Oven Roasted Sweet Potato, Butternut Squash with Cranberries
Cabbage, Orange + Date Salad
Roasted Root Vegetables
Why limit yourself to one or two vegetable varieties? Treat your guests to the full spread of fall veggies, simply roasted and allowed to succeed on their own merits.
Roasted Squash, Pecan + Pomegranate Salad
Bring on the Dessert: With all of the work involved in preparing Thanksgiving dinner, we could all use simple dessert recipes that do not involve to much work or have so much sugar it feels impossible to enjoy them after a hearty meal like Thanksgiving dinner. These following recipes are all easy to prepare, and taste so decadent– with surprising amounts of nutrients and no refined sugars or unhealthy oils.
No-Bake Pecan Pie Bars
Pumpkin is my favorite. Always. The textures, flavors and overall satisfaction of this collection of pumpkin recipes is over. the. top. so. good. They all have the taste and texture similar to pumpkin pie, but better for you! Whether you prefer almond butter or coconut flour recipes, these have got you covered!
Grain-free Pumpkin Bars
Pumpkin Spice Muffins
Creamy Vegan Pumpkin Pie Bars
No-Bake Pumpkin Tarts
This recipe features a sweet pumpkin filling and a grain-free crust. These mini tarts are a quick and easy seasonal dessert. Naturally sweetened with fiber-rich dates, they can be whipped up in a blender in minutes.

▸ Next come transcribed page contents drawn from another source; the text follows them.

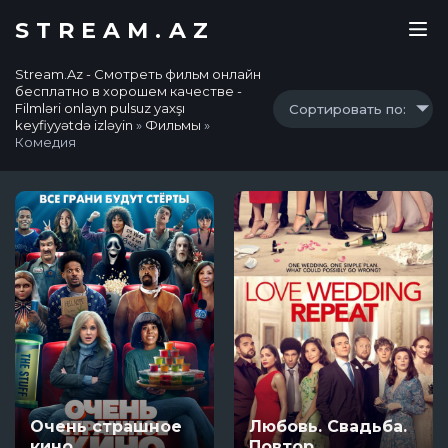
STREAM.AZ
Stream.Az - Смотреть фильм онлайн
бесплатно в хорошем качестве -
Filmləri onlayn pulsuz yaxşı
Сортировать по:
keyfiyyətdə izləyin
»
Фильмы
»
Комедия
Очень страшное
Любовь. Свадьба.
кино
Повтор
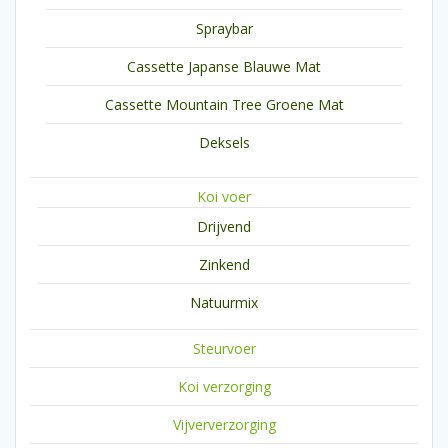
Spraybar
Cassette Japanse Blauwe Mat
Cassette Mountain Tree Groene Mat
Deksels
Koi voer
Drijvend
Zinkend
Natuurmix
Steurvoer
Koi verzorging
Vijververzorging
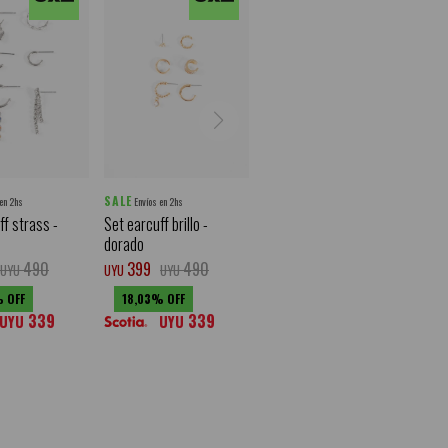
SALE
 en 2hs
Envíos en 2hs
ff strass -
Set earcuff brillo -
dorado
490
399
490
UYU
UYU
UYU
18,03
339
339
UYU
UYU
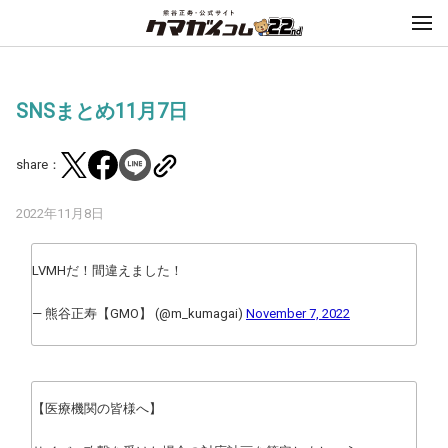
SNSまとめ11月7日
share：
2022年11月8日
LVMHだ！間違えました！
— 熊谷正寿【GMO】 (@m_kumagai)
November 7, 2022
【医療機関の皆様へ】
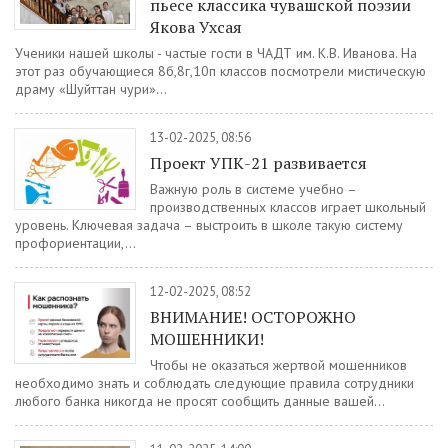
пьесе классика чувашской поэзии
Якова Ухсая
Ученики нашей школы - частые гости в ЧАДТ им. К.В. Иванова. На
этот раз обучающиеся 8б,8г,10п классов посмотрели мистическую
драму «Шуйттан чури»...
13-02-2025, 08:56
Проект УПК-21 развивается
Важную роль в системе учебно –
производственных классов играет школьный
уровень. Ключевая задача – выстроить в школе такую систему
профориентации,...
12-02-2025, 08:52
ВНИМАНИЕ! ОСТОРОЖНО
МОШЕННИКИ!
Чтобы не оказаться жертвой мошенников
необходимо знать и соблюдать следующие правила сотрудники
любого банка никогда не просят сообщить данные вашей...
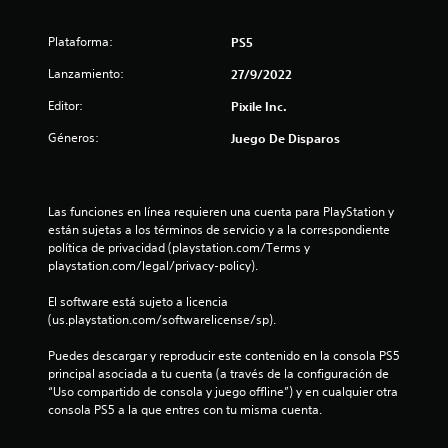
Plataforma:
PS5
Lanzamiento:
27/9/2022
Editor:
Pixile Inc.
Géneros:
Juego De Disparos
Las funciones en línea requieren una cuenta para PlayStation y 
están sujetas a los términos de servicio y a la correspondiente 
política de privacidad (playstation.com/Terms y 
playstation.com/legal/privacy-policy).
El software está sujeto a licencia 
(us.playstation.com/softwarelicense/sp).
Puedes descargar y reproducir este contenido en la consola PS5 
principal asociada a tu cuenta (a través de la configuración de 
“Uso compartido de consola y juego offline”) y en cualquier otra 
consola PS5 a la que entres con tu misma cuenta.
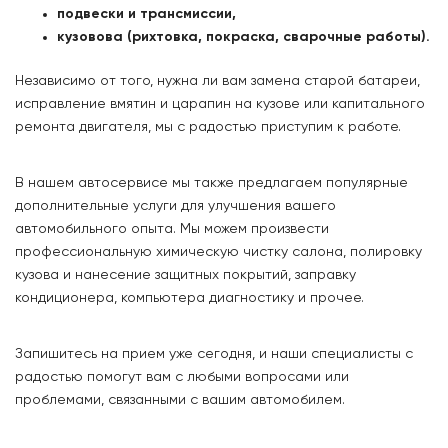
подвески и трансмиссии,
кузовова (рихтовка, покраска, сварочные работы).
Независимо от того, нужна ли вам замена старой батареи,
исправление вмятин и царапин на кузове или капитального
ремонта двигателя, мы с радостью приступим к работе.
В нашем автосервисе мы также предлагаем популярные
дополнительные услуги для улучшения вашего
автомобильного опыта. Мы можем произвести
профессиональную химическую чистку салона, полировку
кузова и нанесение защитных покрытий, заправку
кондиционера, компьютера диагностику и прочее.
Запишитесь на прием уже сегодня, и наши специалисты с
радостью помогут вам с любыми вопросами или
проблемами, связанными с вашим автомобилем.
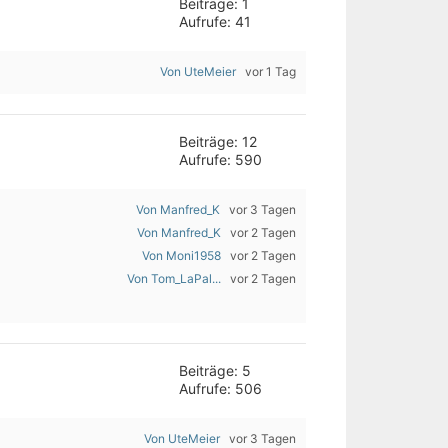
Beiträge: 1
Aufrufe: 41
Von UteMeier
vor 1 Tag
Beiträge: 12
Aufrufe: 590
Von Manfred_K
vor 3 Tagen
Von Manfred_K
vor 2 Tagen
Von Moni1958
vor 2 Tagen
Von Tom_LaPal...
vor 2 Tagen
Beiträge: 5
Aufrufe: 506
Von UteMeier
vor 3 Tagen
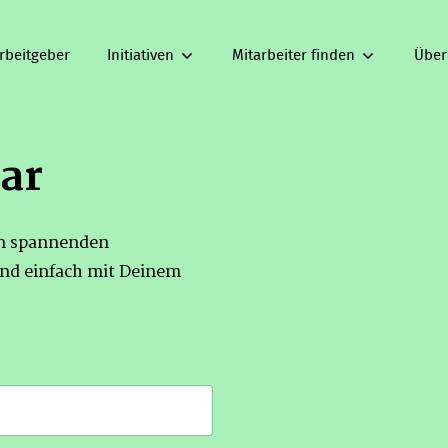
rbeitgeber
Initiativen
Mitarbeiter finden
Über
ar
on spannenden
nd einfach mit Deinem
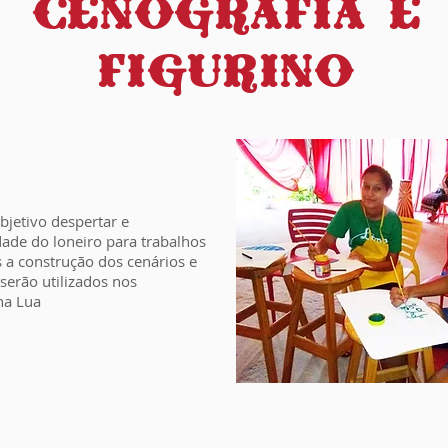
CENOGRAFIA E
FIGURINO
bjetivo despertar e
ade do loneiro para trabalhos
 a construção dos cenários e
 serão utilizados nos
na Lua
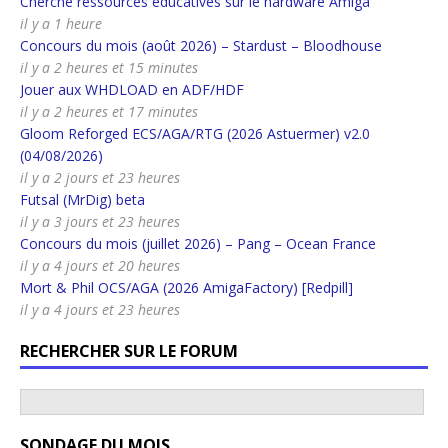
Cherche ressources éducatives sur le hardware Amiga
il y a 1 heure
Concours du mois (août 2026) – Stardust – Bloodhouse
il y a 2 heures et 15 minutes
Jouer aux WHDLOAD en ADF/HDF
il y a 2 heures et 17 minutes
Gloom Reforged ECS/AGA/RTG (2026 Astuermer) v2.0
(04/08/2026)
il y a 2 jours et 23 heures
Futsal (MrDig) beta
il y a 3 jours et 23 heures
Concours du mois (juillet 2026) – Pang – Ocean France
il y a 4 jours et 20 heures
Mort & Phil OCS/AGA (2026 AmigaFactory) [Redpill]
il y a 4 jours et 23 heures
RECHERCHER SUR LE FORUM
SONDAGE DU MOIS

I have also included some additional recipes for those that would like to incorporate some seasonal fruit into the holiday mix.
Honey Roasted Pears with Sea Salt + Rosemary Cream
Paleo Apple Crisp
Citrus + Pomegranate Mint Salad
I wish that Thanksgiving did not come only once a year. Not just for the food (but close…) but also for the spirit of gratitude and thankfulness that spreads through the season. I am thankful for this season of our life. I am grateful for a God that is faithful when I am less than worthy. I am thankful for supportive family and friends that continue to pray for us and give of themselves generously. I am thankful for my job and the young people I work with. I am thankful for the Autoimmune Protocol community. I am thankful for better health, especially when I compare it to how awful I felt one year ago. I am especially thankful for my husband who supports me wholeheartedly on this healing journey and who I get to share life with everyday.
Whatever you choose to serve this Thanksgiving, I hope you and your family have a wonderful holiday celebrating good food and all the things you are grateful for.
As always, let me know what your favorite holiday recipes are? Will you be making any modifications this year?